Wherever the word "Dinse" appears in a line of the records, copy that line.
##############################
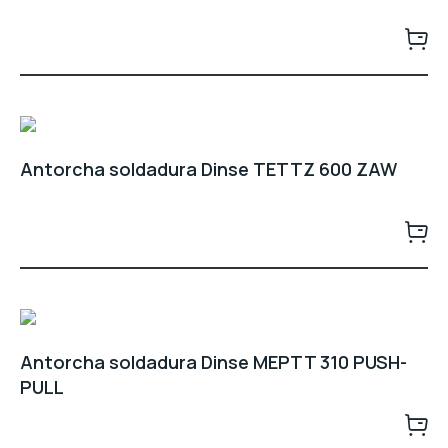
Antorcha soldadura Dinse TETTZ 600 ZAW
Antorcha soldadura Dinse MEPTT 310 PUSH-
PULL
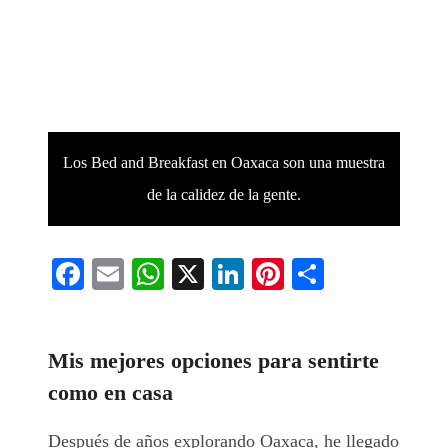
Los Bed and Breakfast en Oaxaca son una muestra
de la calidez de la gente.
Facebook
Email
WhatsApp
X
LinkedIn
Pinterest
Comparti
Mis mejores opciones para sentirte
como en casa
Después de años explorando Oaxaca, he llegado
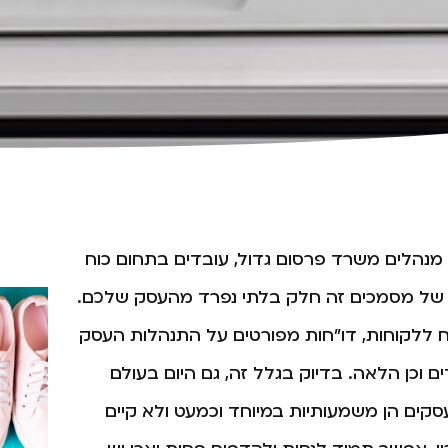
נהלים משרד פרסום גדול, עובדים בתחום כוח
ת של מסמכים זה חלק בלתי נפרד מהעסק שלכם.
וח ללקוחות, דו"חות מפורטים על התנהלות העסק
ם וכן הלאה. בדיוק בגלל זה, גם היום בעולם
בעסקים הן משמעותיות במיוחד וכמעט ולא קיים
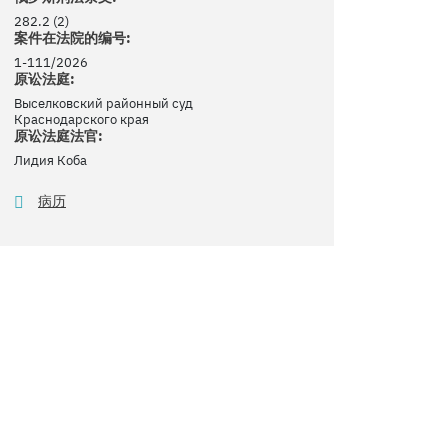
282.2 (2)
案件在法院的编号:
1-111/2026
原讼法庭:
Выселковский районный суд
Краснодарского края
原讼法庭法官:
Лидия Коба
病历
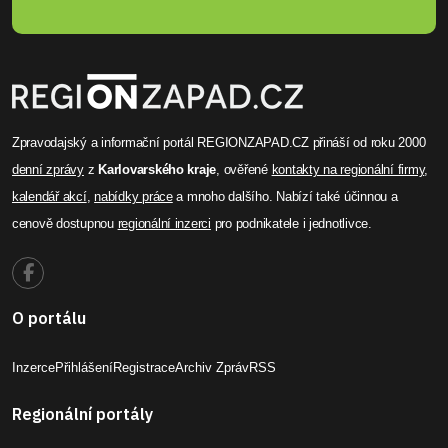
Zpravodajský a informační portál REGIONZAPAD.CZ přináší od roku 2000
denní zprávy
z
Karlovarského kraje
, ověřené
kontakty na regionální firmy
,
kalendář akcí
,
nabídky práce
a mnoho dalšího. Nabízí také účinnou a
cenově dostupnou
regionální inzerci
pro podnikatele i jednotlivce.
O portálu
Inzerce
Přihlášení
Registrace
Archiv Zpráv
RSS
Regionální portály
##############################
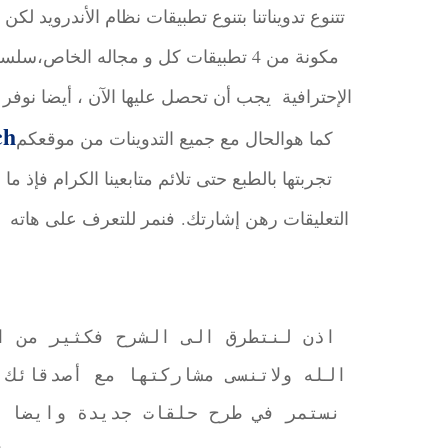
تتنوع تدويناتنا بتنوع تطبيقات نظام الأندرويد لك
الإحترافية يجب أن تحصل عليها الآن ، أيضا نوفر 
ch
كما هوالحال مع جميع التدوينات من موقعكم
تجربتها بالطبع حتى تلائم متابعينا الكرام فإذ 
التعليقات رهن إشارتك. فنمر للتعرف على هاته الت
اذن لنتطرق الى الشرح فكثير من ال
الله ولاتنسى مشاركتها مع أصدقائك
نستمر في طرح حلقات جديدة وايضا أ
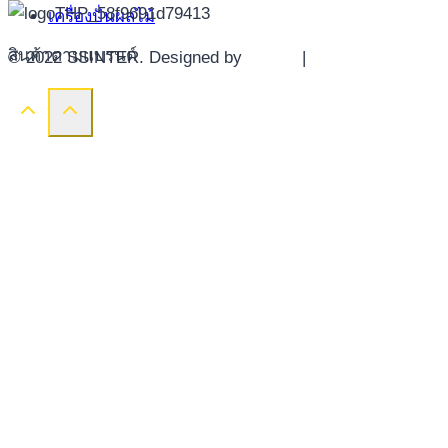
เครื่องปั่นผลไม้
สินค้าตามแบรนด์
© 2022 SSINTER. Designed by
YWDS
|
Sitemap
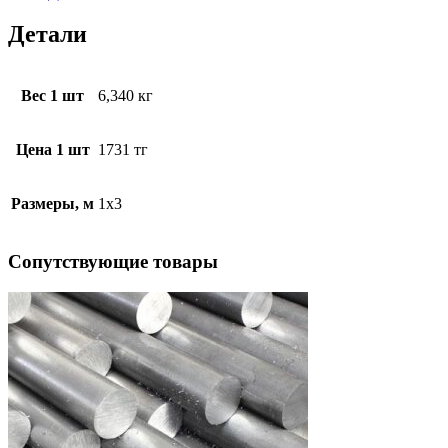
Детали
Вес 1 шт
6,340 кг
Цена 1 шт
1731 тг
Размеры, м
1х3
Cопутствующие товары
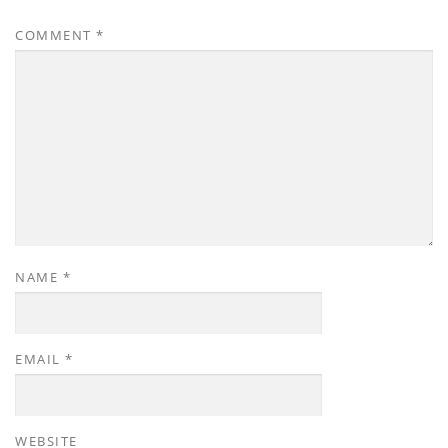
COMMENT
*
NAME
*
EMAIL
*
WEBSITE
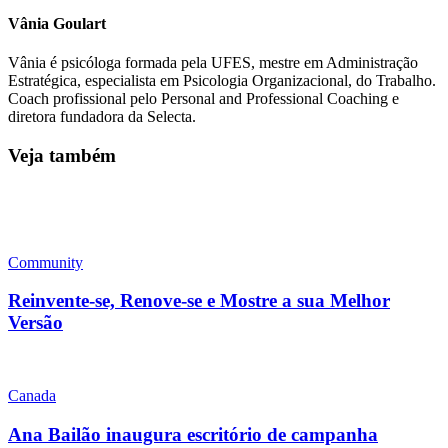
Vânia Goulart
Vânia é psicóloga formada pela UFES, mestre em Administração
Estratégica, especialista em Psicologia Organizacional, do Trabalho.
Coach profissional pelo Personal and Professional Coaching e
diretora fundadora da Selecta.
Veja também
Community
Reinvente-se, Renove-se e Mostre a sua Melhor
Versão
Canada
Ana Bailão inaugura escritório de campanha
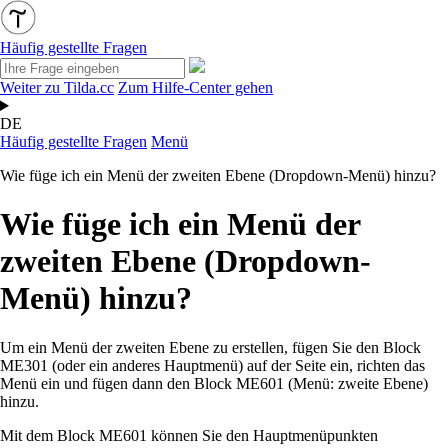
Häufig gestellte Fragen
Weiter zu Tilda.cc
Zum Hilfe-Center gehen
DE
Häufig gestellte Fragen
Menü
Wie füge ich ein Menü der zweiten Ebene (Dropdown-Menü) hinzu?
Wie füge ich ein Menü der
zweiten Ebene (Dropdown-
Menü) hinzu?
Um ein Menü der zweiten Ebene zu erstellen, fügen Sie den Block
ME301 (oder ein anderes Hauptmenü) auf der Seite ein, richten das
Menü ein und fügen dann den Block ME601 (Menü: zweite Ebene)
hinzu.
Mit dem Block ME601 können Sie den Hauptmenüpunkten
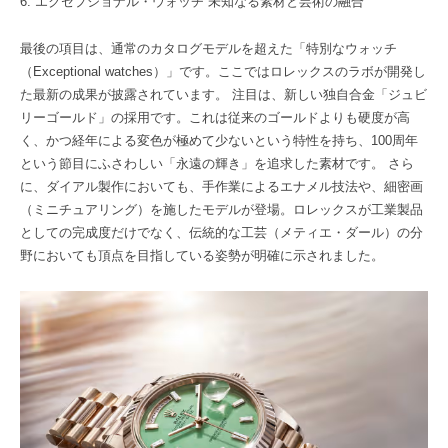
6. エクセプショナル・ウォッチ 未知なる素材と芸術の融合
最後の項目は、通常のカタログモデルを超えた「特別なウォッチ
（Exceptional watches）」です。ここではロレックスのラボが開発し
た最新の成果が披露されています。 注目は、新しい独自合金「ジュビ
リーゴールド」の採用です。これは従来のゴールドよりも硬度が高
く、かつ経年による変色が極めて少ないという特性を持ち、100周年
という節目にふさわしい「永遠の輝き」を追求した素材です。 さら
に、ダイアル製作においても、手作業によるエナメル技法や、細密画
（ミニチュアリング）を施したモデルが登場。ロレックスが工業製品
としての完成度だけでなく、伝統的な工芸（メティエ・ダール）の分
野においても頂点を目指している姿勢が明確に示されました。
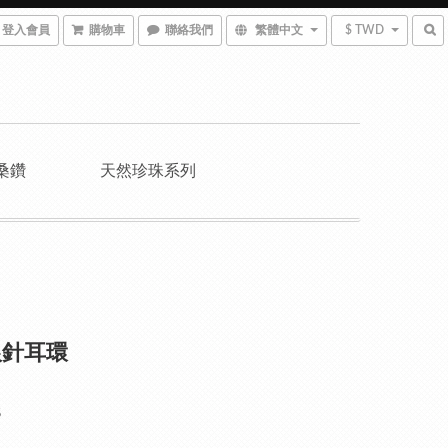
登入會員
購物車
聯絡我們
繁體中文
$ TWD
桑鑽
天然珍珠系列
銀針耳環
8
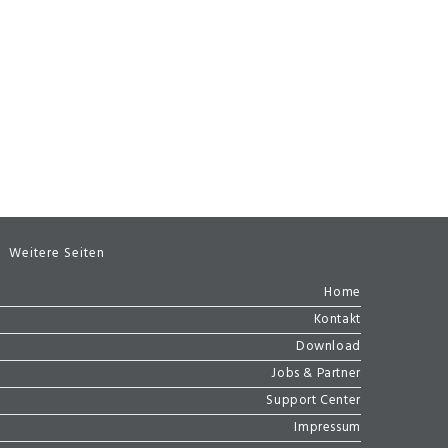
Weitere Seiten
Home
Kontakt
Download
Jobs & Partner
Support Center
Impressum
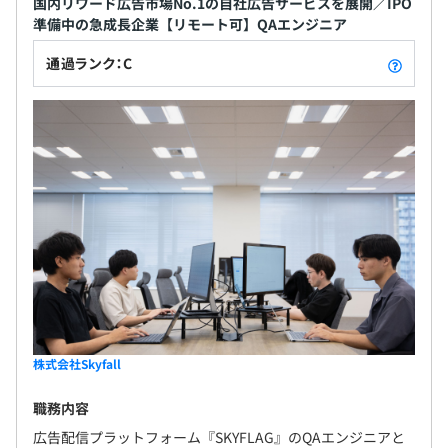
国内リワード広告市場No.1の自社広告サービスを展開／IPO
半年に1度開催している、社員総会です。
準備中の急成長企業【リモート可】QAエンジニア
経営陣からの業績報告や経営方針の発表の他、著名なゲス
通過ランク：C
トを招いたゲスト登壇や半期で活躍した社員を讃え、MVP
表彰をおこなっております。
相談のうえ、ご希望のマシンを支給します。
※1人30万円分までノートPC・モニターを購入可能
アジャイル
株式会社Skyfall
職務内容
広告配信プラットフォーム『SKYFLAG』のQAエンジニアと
##############################
Answer to this task:
Antorcha soldadura Dinse TETTZ 600 ZAW
Antorcha soldadura Dinse MEPTT 310 PUSH-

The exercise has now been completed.